The third way inclusivity can add value does not depend on heterogeneous effects. Let’s say the intervention has exactly the same effects and side effects across all groups. Yet in real-world practice, physicians and other clinicians and even patients are hesitant to prescribe, recommend, or take a treatment that hasn’t been studied in a group representative of that patient.

A survey by an economist at Harvard Kennedy School found that approximately 72% of physicians report patients asking if a treatment will “work in people like me.” That suggests that greater inclusivity in trials could increase uptake, and we have ways we can quantify that. On the other hand, if effects are homogeneous and uptake would be unaffected by greater inclusivity, maybe we don’t need as much diversity.

These are empirical questions that we can hash out to allocate resources where they’d be most beneficial. That includes the time commitment of folks who would be enrolled in these trials, which is not infinite. Where would the service they’re doing for society be most beneficial?

What’s driving your interest in this field of health decision science?

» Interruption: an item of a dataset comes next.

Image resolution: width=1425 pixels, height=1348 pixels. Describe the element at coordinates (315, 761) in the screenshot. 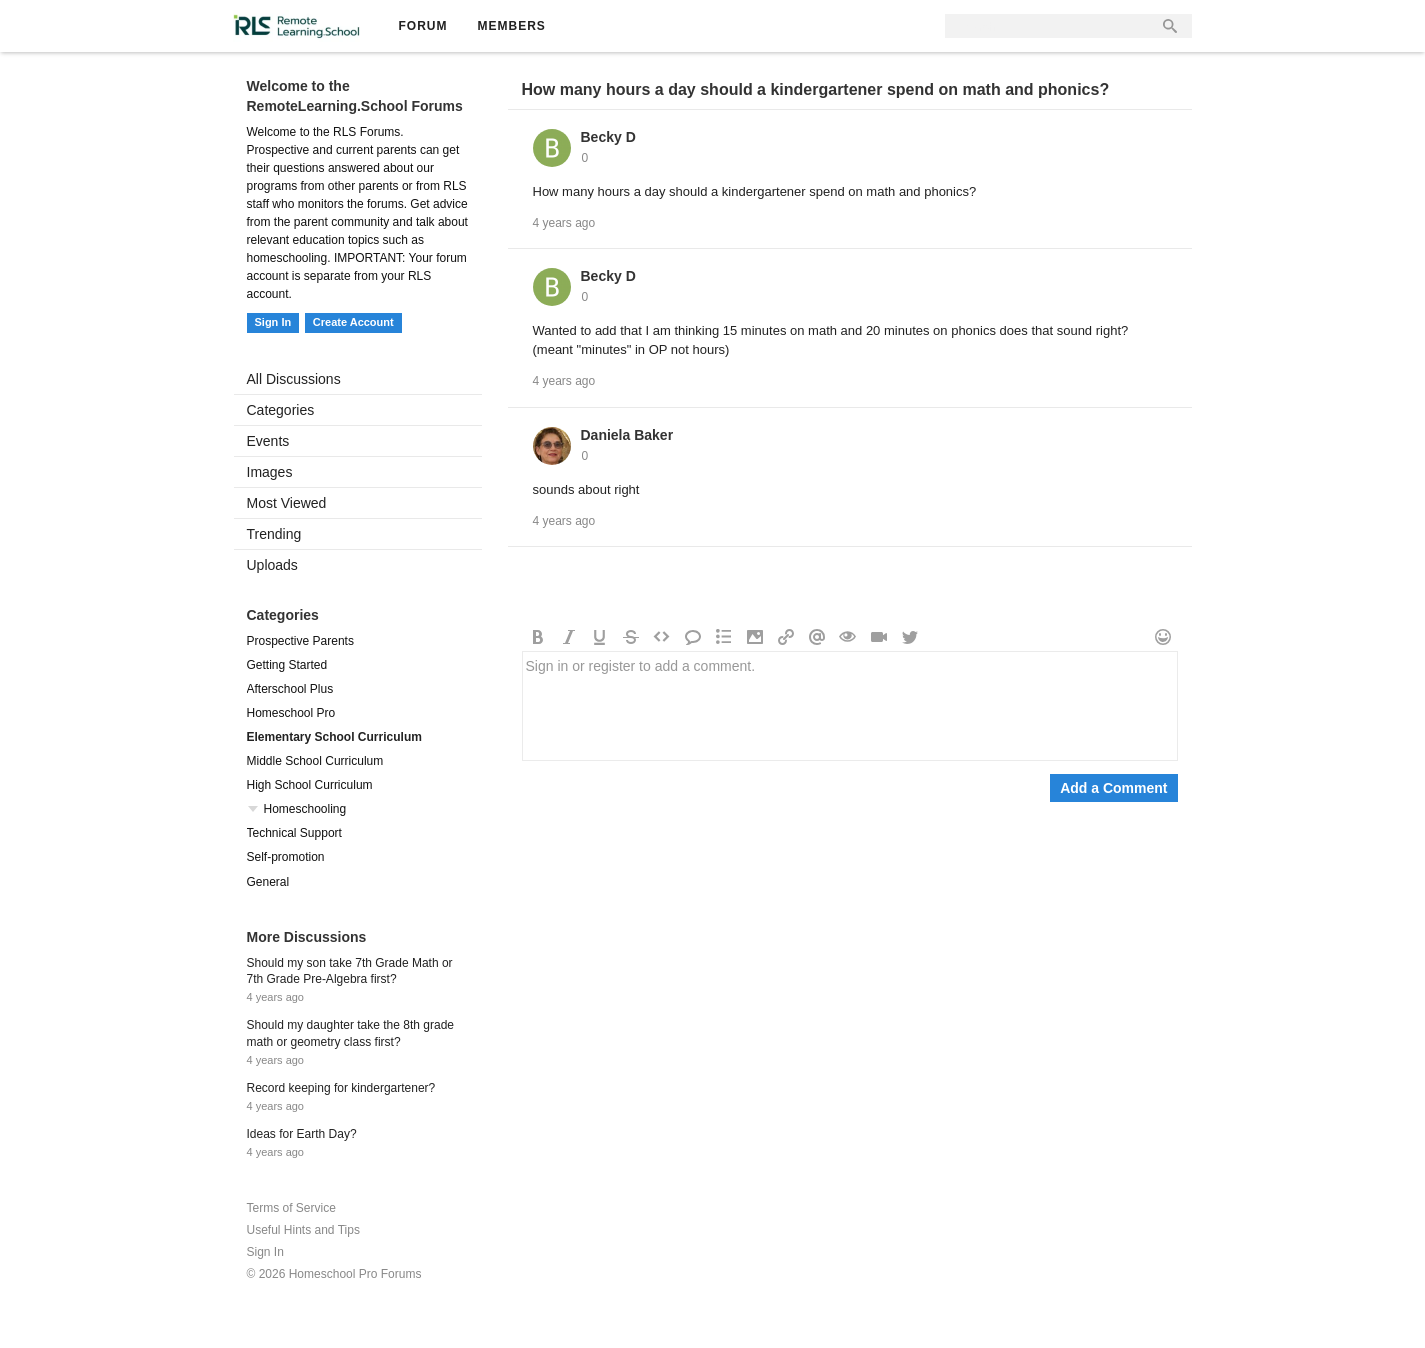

Yeah, it’s a niche field. You don’t really grow up saying I want to become a health decision scientist. I think intellectually, I’m motivated by problems where we don’t know the right answer. I like problems that present trade-offs and uncertainties, where we don’t already know what to do and we need a logical structure to organize information. We need a little bit of math to help us make this big decision.

In my introductory decision science class, I say to my students that we’re all decision scientists in some ways. If you’ve ever made a pros and cons list, you’re weighing trade-offs. If you’ve ever sat down with a friend and asked what’s important to you? What do you care about? What can you control versus what’s out of your control? These are all factors that underlie the very foundations of the health decision science methods that we use.

In the case of clinical trials, I see trade-offs. I don’t see a one-size-fits-all solution where we have to max out inclusivity across the board, or that we have to stick with the status quo because we throw our hands up and say: Oh well, resources are limited, so we have no choice. I see a big middle ground where many times it makes sense to increase inclusivity and other times, that may not be where we want to spend our limited resources.

These are complex problems, and our models can’t capture every aspect that may be important or provide a comprehensive solution. But the idea of organizing some of this uncertainty to sort through these kinds of difficult decisions appeals to me. I like taking these on.

What is the value of this pilot award to your research goals?

This is such a new idea that it’s hard to find the funding source that will take a risk on it, but doesn’t have a dog in the hunt, you know? If we had pitched this to a funder from industry, they might only have interest if the results would help their bottom line.

The fact that Harvard Catalyst could take a risk on this small ambitious idea and let us be objective, let us find what we find, has been very… what’s the right word? It’s been a catalyst [laughing] for this research that we’re trying to do, just enabling us to try this out. Otherwise I’d be doing it in my free time. This lets me do it while I’m fully awake, instead of at 2 a.m.